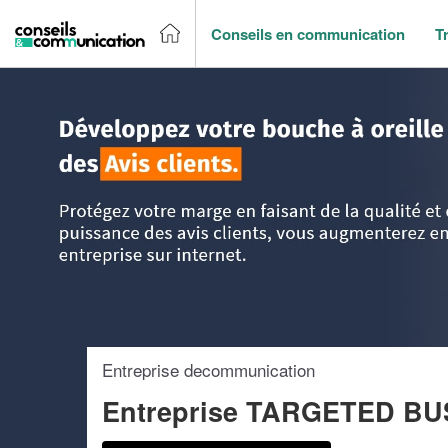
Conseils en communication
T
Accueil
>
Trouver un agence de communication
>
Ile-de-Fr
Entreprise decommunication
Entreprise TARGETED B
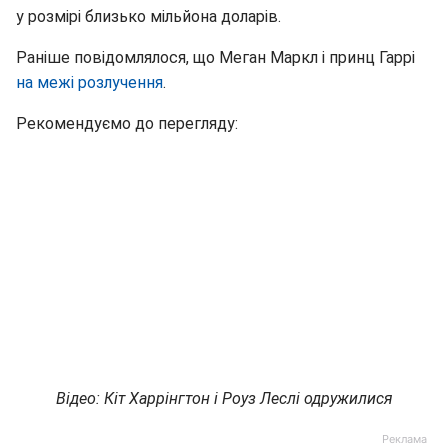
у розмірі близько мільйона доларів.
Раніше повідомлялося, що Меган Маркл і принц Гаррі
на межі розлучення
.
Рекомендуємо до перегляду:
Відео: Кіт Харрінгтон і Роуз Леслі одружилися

==

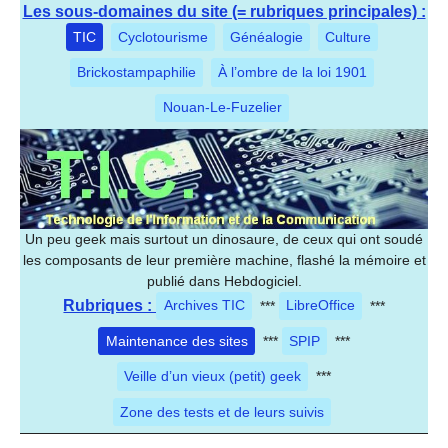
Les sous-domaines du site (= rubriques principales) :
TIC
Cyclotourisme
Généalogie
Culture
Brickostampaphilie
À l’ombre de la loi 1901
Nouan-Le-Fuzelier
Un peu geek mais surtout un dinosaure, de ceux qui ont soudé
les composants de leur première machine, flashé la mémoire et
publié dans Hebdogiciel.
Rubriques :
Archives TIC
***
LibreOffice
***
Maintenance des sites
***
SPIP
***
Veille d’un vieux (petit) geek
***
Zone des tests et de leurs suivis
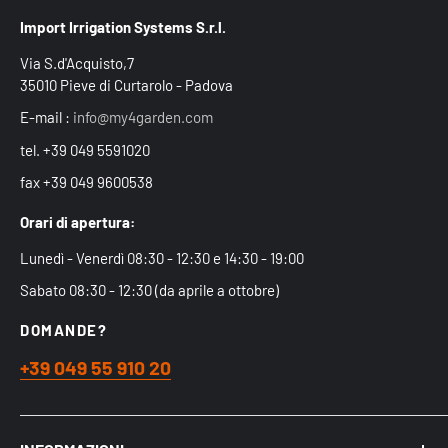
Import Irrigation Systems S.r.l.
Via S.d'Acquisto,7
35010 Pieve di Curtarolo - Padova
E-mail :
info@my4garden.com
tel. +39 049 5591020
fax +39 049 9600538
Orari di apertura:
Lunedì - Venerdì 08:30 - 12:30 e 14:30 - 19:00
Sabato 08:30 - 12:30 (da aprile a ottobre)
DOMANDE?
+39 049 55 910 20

==

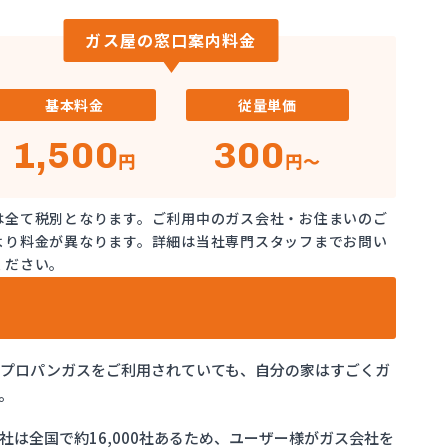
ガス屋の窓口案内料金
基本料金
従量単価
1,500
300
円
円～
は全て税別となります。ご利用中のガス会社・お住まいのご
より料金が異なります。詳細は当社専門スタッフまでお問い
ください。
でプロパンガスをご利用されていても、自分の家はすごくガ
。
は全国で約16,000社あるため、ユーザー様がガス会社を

**Task prompt:**
From the records above, copy every line that holds the word "geek".

**Task result:**
Un peu geek mais surtout un dinosaure, de ceux qui ont soudé
Veille d’un vieux (petit) geek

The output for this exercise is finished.